**Exercise aim**
Within the records below, find the line with "Step Into Your Private Sanctuary at Elysian" and the line with "Vê esta imagem que mostra o q", then reproduce exactly those two lines and all lines between them, without any picture.

**Entries provided**
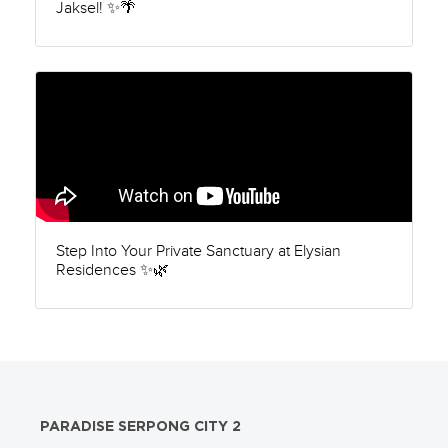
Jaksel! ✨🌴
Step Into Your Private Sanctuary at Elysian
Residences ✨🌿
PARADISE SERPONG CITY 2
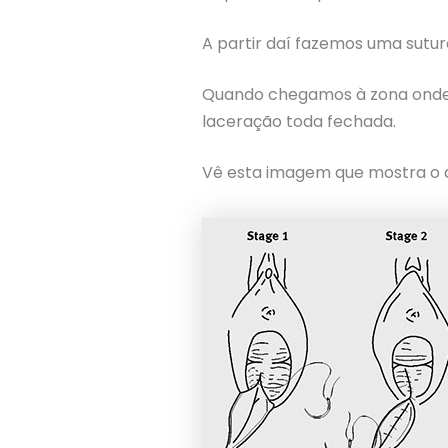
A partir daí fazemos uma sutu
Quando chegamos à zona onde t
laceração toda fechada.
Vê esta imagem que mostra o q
==
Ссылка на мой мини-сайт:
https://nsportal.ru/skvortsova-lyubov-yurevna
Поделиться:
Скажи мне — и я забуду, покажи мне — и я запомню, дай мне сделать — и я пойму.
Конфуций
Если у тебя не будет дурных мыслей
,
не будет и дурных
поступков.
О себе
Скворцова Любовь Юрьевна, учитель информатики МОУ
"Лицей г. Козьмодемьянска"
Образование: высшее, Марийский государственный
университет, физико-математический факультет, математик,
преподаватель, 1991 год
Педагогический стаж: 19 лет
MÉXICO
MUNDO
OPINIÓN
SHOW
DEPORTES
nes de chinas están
==
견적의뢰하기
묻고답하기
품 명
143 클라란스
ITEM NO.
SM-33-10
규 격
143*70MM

**Your response**
Step Into Your Private Sanctuary at Elysian
Residences ✨🌿
PARADISE SERPONG CITY 2
A partir daí fazemos uma sutu
Quando chegamos à zona onde t
laceração toda fechada.
Vê esta imagem que mostra o q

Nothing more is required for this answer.